This week Betsy Brandt, in a Breaking Bad purple dress, defends her husband’s honor by throwing a lobster at a (legally) blind man. Now will America pay attention to The Michael J. Fox Show?
What if we throw in Fox cheating at golf and acting like a dick because someone else with a disability is getting attention?
“Golf” is the closest MJF has come yet to the obnoxious turns Fox has taken that play off his Parkinson’s disease on The Good Wife and Curb Your Enthusiasm. But it’s still got Fox in a sincere voice-over giving us the moral of the story at the end (as if that’s worth copying from Modern Family), which is especially jarring in an episode that feels as if Larry David or Ricky Gervais were called in to punch up the script.
We’ve got Annie enticing Mike into a couples massage by asking, “Ready to make eye contact while another man touches me?” And their son and daughter repeatedly being mistaken for a romantic couple. (“You could do worse,” Ian says defensively to sister Eve.) Plus the obnoxious blind guy, who can identify shapes, complimenting Annie on her breasts. It’s hard to cap all of this off with insisting there’s a lesson about “not letting roles define you.” The theme here is obviously attempted edginess with an odor of desperation.
The best thing about “Golf” is that it has some continuity with last week’s episode establishing Annie as someone who thrives on confrontation. The show is leaning into our desire to see Brandt play another character who gets fiercely protective of her family, and it’s fun when Mike and Annie team up in a spirit of awful competitiveness against the rest of the world. (Modern Family is usually more fun when the couples work together instead of bickering, and MJF is sticking to that rule.)
In “Golf,” their foe is Chaz, a hacky jazz musician in dark glasses who’s playing with Mike in a charity golf tournament. He grabs the hotel’s last suite with a view (Mike points out that this is a waste) and pushes Mike and Annie back to the garden level. He treats his silent personal assistant like, well, a dog. After a swing, he plays to the crowd: “Oh, wow! That sounded good. Hey, how far did that go? I couldn’t see it!”
The physically challenged jerk is an HBO comedy staple by now (Hello Ladies currently has an antagonist in a wheelchair), and Chaz is a heavy-handed example of the type. But he serves as a plot device and a way to bring out Mike’s jealousy of someone else being admired for overcoming “obstacles.” Dismissing the caddies on the golf course, he grabs his own and Chaz’s bags, boasting, “I’m carrying this burden on my own.”

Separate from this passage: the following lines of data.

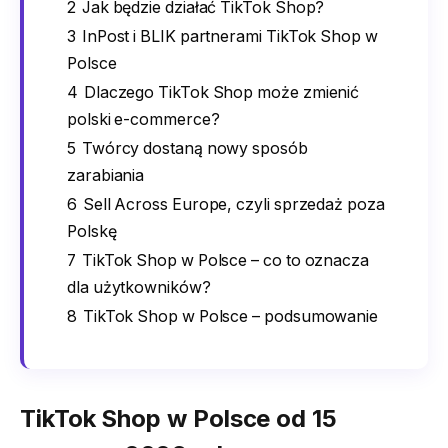
2
Jak będzie działać TikTok Shop?
3
InPost i BLIK partnerami TikTok Shop w
Polsce
4
Dlaczego TikTok Shop może zmienić
polski e-commerce?
5
Twórcy dostaną nowy sposób
zarabiania
6
Sell Across Europe, czyli sprzedaż poza
Polskę
7
TikTok Shop w Polsce – co to oznacza
dla użytkowników?
8
TikTok Shop w Polsce – podsumowanie
TikTok Shop w Polsce od 15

The shame of losing to someone who’s (legally) blind prompts Mike to distract Chaz by tipping over a golf bag just as the jazzman takes a swing, and then blame a child for it. Chaz accuses Mike of cheating, Annie takes offense, and there’s a showdown of barbed speeches at the charity event’s banquet. (Annie: “I think the, uh, jingle writer made a good point.”) Mike finally admits to Annie, “I just want to be the inspirational guy,” which makes him at least a self-aware jerk. In the end, there’s an attempt at nuance here, and the theme of wanting recognition for overcoming a disability without taking advantage of people’s sympathies is a natural for this show—if it can figure out better stories in which to explore the idea.
- The dreaded B-plot involves Ian and Eve renting out the family’s home (FYI, “four-bedroom, two-bath in Manhattan”) while their parents are away. It’s timely, given the recent crackdown on the AirBnB apartment-sharing site in New York. But most of the story is a showcase for Ian’s clumsiness (however long this show lasts, Conor Romero will end up with a nice highlight reel of him dropping things) rather than the particulars of letting strangers touch all your stuff.
- The C-plot has Mike’s sister Leigh babysitting Graham and treating the evening as if it’s yet another date with a cad who just wants to get into her panties.
- Mike on the hotel room he and Annie got the weekend he proposed to her: “They called it ‘garden view,’ but the only thing we viewed was a bunch of golfers peeing.” Annie: “We were right between the front nine and the back nine.” Mike: “Actually saw a guy’s front nine.”
- Mike, dismissively: “It’s 1961, and jazz musicians are celebrities again.” I wish it weren’t so, but his sarcasm is warranted.
- “Golf” confirms that NBC still pixelates an extended middle finger. Maybe that will change when it finally shows up in a presidential debate.